Welcome to Annie's Blog! Through the Spring 2010 semester I will be using this site to analyze the readings and films studied in the course Gendered Struggles in the Middle East. Enjoy!

Wednesday, March 24, 2010

Caramel

Caramel director Nadine Labaki, with the film's poster.

Caramel, a Lebanese film by Nadine Labaki, follows an incredible group of Beirut women through a warm and convincing narrative. Three young women work in a salon in a mixed, middle-class neighborhood of Beirut, where their love lives take center stage. Having just read Hall’s lengthy exploration of theories of representation, it is helpful to look at Caramel through a more critical eye.

Constructionist theories claims that meaning is constructed through language; things don’t mean, rather, we construct meaning through our language system. The scene that I have chosen to look at through this lens is the scene where the three young women and their older friend, Jamal, an aging actress, are taking a cab to a dr.’s office. Nisrine, a Muslim woman about to get married, is withholding a secret from her fiancĂ©: she is not a virgin. The cab ride scene, without sound, would seem vivacious and bubbly, like many other scenes in the film; the girls are laughing, smiling. However, through their conversation we learn that they are on their way to a dr. to perform a procedure that will “make her a virgin” again, a customary requirement for Muslim women before marriage.


Through a constructionist theory, we see that the material world (4 outgoing women in a taxicab) does not construct any meaning. The language system, the conversation they are having about what fake name to assign Nisrine in the dr.’s office, is what gives the scene meaning. Constructionists say the meaning is a cultural construction; the fact that the women need to come up with a fake name is entirely a cultural concept. In a society, particularly for Muslim Nisrine, where modesty and propriety are valued almost above all-else, the women may seem to be jovial; really they are dealing with an intensely controversial issue in Lebanese society: sexuality before marriage.

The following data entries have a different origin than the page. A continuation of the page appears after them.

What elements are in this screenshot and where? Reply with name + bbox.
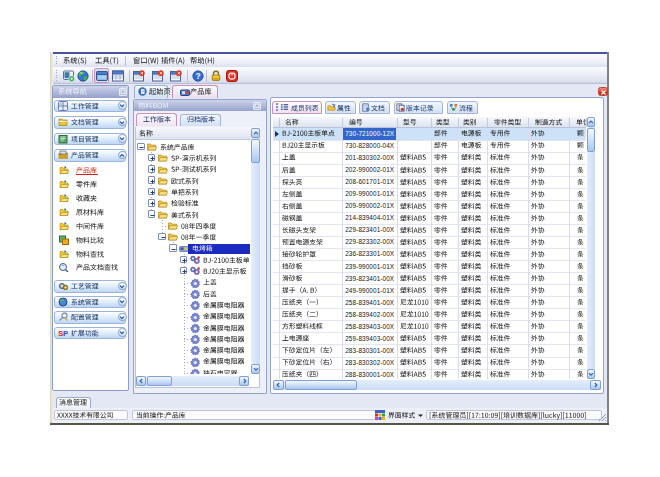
svg-text:P: P <box>63 329 68 338</box>
svg-text:?: ? <box>195 71 200 81</box>
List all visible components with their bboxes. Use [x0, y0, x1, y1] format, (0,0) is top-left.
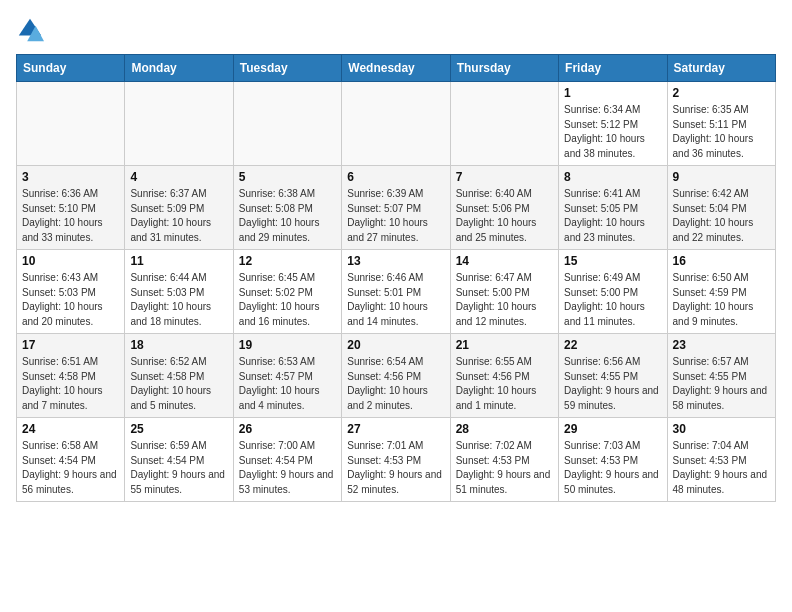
calendar-cell: 11Sunrise: 6:44 AMSunset: 5:03 PMDayligh…	[125, 250, 233, 334]
day-number: 25	[130, 422, 227, 436]
calendar-cell	[450, 82, 558, 166]
day-number: 2	[673, 86, 770, 100]
day-number: 12	[239, 254, 336, 268]
page-header	[16, 16, 776, 44]
day-info: Sunrise: 6:40 AMSunset: 5:06 PMDaylight:…	[456, 187, 553, 245]
header-col-sunday: Sunday	[17, 55, 125, 82]
header-col-wednesday: Wednesday	[342, 55, 450, 82]
calendar-header: SundayMondayTuesdayWednesdayThursdayFrid…	[17, 55, 776, 82]
calendar-cell	[233, 82, 341, 166]
calendar-cell: 4Sunrise: 6:37 AMSunset: 5:09 PMDaylight…	[125, 166, 233, 250]
calendar-cell: 25Sunrise: 6:59 AMSunset: 4:54 PMDayligh…	[125, 418, 233, 502]
calendar-cell	[125, 82, 233, 166]
day-number: 11	[130, 254, 227, 268]
day-info: Sunrise: 7:03 AMSunset: 4:53 PMDaylight:…	[564, 439, 661, 497]
header-col-tuesday: Tuesday	[233, 55, 341, 82]
header-col-thursday: Thursday	[450, 55, 558, 82]
day-info: Sunrise: 6:50 AMSunset: 4:59 PMDaylight:…	[673, 271, 770, 329]
day-info: Sunrise: 6:34 AMSunset: 5:12 PMDaylight:…	[564, 103, 661, 161]
day-info: Sunrise: 7:00 AMSunset: 4:54 PMDaylight:…	[239, 439, 336, 497]
calendar-cell: 24Sunrise: 6:58 AMSunset: 4:54 PMDayligh…	[17, 418, 125, 502]
calendar-cell: 21Sunrise: 6:55 AMSunset: 4:56 PMDayligh…	[450, 334, 558, 418]
calendar-cell: 12Sunrise: 6:45 AMSunset: 5:02 PMDayligh…	[233, 250, 341, 334]
day-info: Sunrise: 6:39 AMSunset: 5:07 PMDaylight:…	[347, 187, 444, 245]
calendar-cell: 19Sunrise: 6:53 AMSunset: 4:57 PMDayligh…	[233, 334, 341, 418]
day-info: Sunrise: 6:49 AMSunset: 5:00 PMDaylight:…	[564, 271, 661, 329]
day-info: Sunrise: 6:56 AMSunset: 4:55 PMDaylight:…	[564, 355, 661, 413]
calendar-cell: 7Sunrise: 6:40 AMSunset: 5:06 PMDaylight…	[450, 166, 558, 250]
day-number: 18	[130, 338, 227, 352]
logo-icon	[16, 16, 44, 44]
day-number: 10	[22, 254, 119, 268]
day-info: Sunrise: 6:53 AMSunset: 4:57 PMDaylight:…	[239, 355, 336, 413]
calendar-cell: 5Sunrise: 6:38 AMSunset: 5:08 PMDaylight…	[233, 166, 341, 250]
calendar-cell: 23Sunrise: 6:57 AMSunset: 4:55 PMDayligh…	[667, 334, 775, 418]
day-info: Sunrise: 6:42 AMSunset: 5:04 PMDaylight:…	[673, 187, 770, 245]
calendar-table: SundayMondayTuesdayWednesdayThursdayFrid…	[16, 54, 776, 502]
day-info: Sunrise: 6:45 AMSunset: 5:02 PMDaylight:…	[239, 271, 336, 329]
calendar-cell: 8Sunrise: 6:41 AMSunset: 5:05 PMDaylight…	[559, 166, 667, 250]
day-number: 23	[673, 338, 770, 352]
calendar-cell: 27Sunrise: 7:01 AMSunset: 4:53 PMDayligh…	[342, 418, 450, 502]
calendar-cell: 22Sunrise: 6:56 AMSunset: 4:55 PMDayligh…	[559, 334, 667, 418]
day-info: Sunrise: 6:51 AMSunset: 4:58 PMDaylight:…	[22, 355, 119, 413]
calendar-cell: 1Sunrise: 6:34 AMSunset: 5:12 PMDaylight…	[559, 82, 667, 166]
calendar-cell	[342, 82, 450, 166]
calendar-cell: 18Sunrise: 6:52 AMSunset: 4:58 PMDayligh…	[125, 334, 233, 418]
day-number: 20	[347, 338, 444, 352]
calendar-cell: 26Sunrise: 7:00 AMSunset: 4:54 PMDayligh…	[233, 418, 341, 502]
day-number: 19	[239, 338, 336, 352]
day-number: 17	[22, 338, 119, 352]
calendar-cell: 6Sunrise: 6:39 AMSunset: 5:07 PMDaylight…	[342, 166, 450, 250]
week-row-3: 10Sunrise: 6:43 AMSunset: 5:03 PMDayligh…	[17, 250, 776, 334]
calendar-cell: 15Sunrise: 6:49 AMSunset: 5:00 PMDayligh…	[559, 250, 667, 334]
day-number: 28	[456, 422, 553, 436]
day-info: Sunrise: 6:52 AMSunset: 4:58 PMDaylight:…	[130, 355, 227, 413]
day-number: 1	[564, 86, 661, 100]
calendar-cell: 16Sunrise: 6:50 AMSunset: 4:59 PMDayligh…	[667, 250, 775, 334]
day-number: 29	[564, 422, 661, 436]
day-info: Sunrise: 6:44 AMSunset: 5:03 PMDaylight:…	[130, 271, 227, 329]
day-number: 15	[564, 254, 661, 268]
header-col-friday: Friday	[559, 55, 667, 82]
day-number: 30	[673, 422, 770, 436]
week-row-1: 1Sunrise: 6:34 AMSunset: 5:12 PMDaylight…	[17, 82, 776, 166]
calendar-cell: 29Sunrise: 7:03 AMSunset: 4:53 PMDayligh…	[559, 418, 667, 502]
day-number: 24	[22, 422, 119, 436]
header-row: SundayMondayTuesdayWednesdayThursdayFrid…	[17, 55, 776, 82]
day-info: Sunrise: 6:35 AMSunset: 5:11 PMDaylight:…	[673, 103, 770, 161]
calendar-cell: 2Sunrise: 6:35 AMSunset: 5:11 PMDaylight…	[667, 82, 775, 166]
week-row-4: 17Sunrise: 6:51 AMSunset: 4:58 PMDayligh…	[17, 334, 776, 418]
week-row-5: 24Sunrise: 6:58 AMSunset: 4:54 PMDayligh…	[17, 418, 776, 502]
day-number: 7	[456, 170, 553, 184]
day-info: Sunrise: 6:38 AMSunset: 5:08 PMDaylight:…	[239, 187, 336, 245]
calendar-cell: 20Sunrise: 6:54 AMSunset: 4:56 PMDayligh…	[342, 334, 450, 418]
day-info: Sunrise: 6:37 AMSunset: 5:09 PMDaylight:…	[130, 187, 227, 245]
header-col-saturday: Saturday	[667, 55, 775, 82]
calendar-cell: 3Sunrise: 6:36 AMSunset: 5:10 PMDaylight…	[17, 166, 125, 250]
day-number: 16	[673, 254, 770, 268]
calendar-cell	[17, 82, 125, 166]
day-number: 3	[22, 170, 119, 184]
day-info: Sunrise: 6:43 AMSunset: 5:03 PMDaylight:…	[22, 271, 119, 329]
calendar-body: 1Sunrise: 6:34 AMSunset: 5:12 PMDaylight…	[17, 82, 776, 502]
day-info: Sunrise: 6:58 AMSunset: 4:54 PMDaylight:…	[22, 439, 119, 497]
day-number: 6	[347, 170, 444, 184]
day-info: Sunrise: 6:54 AMSunset: 4:56 PMDaylight:…	[347, 355, 444, 413]
day-number: 4	[130, 170, 227, 184]
week-row-2: 3Sunrise: 6:36 AMSunset: 5:10 PMDaylight…	[17, 166, 776, 250]
day-info: Sunrise: 7:04 AMSunset: 4:53 PMDaylight:…	[673, 439, 770, 497]
day-info: Sunrise: 6:36 AMSunset: 5:10 PMDaylight:…	[22, 187, 119, 245]
day-number: 14	[456, 254, 553, 268]
day-info: Sunrise: 6:47 AMSunset: 5:00 PMDaylight:…	[456, 271, 553, 329]
day-number: 9	[673, 170, 770, 184]
day-info: Sunrise: 7:01 AMSunset: 4:53 PMDaylight:…	[347, 439, 444, 497]
logo	[16, 16, 48, 44]
day-number: 13	[347, 254, 444, 268]
day-info: Sunrise: 7:02 AMSunset: 4:53 PMDaylight:…	[456, 439, 553, 497]
calendar-cell: 13Sunrise: 6:46 AMSunset: 5:01 PMDayligh…	[342, 250, 450, 334]
day-info: Sunrise: 6:57 AMSunset: 4:55 PMDaylight:…	[673, 355, 770, 413]
day-number: 27	[347, 422, 444, 436]
day-info: Sunrise: 6:59 AMSunset: 4:54 PMDaylight:…	[130, 439, 227, 497]
day-number: 5	[239, 170, 336, 184]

Nisrine asserts that she wants a French name (which Layale teases her about because she can’t speak French). Nisrine is darker-skinned than the other women, who are Christian, not Muslim. The cultural meaning behind these social cues are without meaning if we ignore the language system. The constructionist representation theory gives insight to these hidden layers, meaningless without a constructed language system.


Tuesday, March 16, 2010

Representation, Language, and Culture

Stuart Hall, author of Representation: Cultural Representations and Signifying Practices, believes that “representation connects meaning and language to culture” (15). And while at first glance this statement may confuse or confound ones ideas of representation, language, and culture, Hall goes on to artfully explain, through theories, critiques, and individual thinkers’ opinions, how the processes of production and exchange between members of a culture are irrevocably linked to how these are represented.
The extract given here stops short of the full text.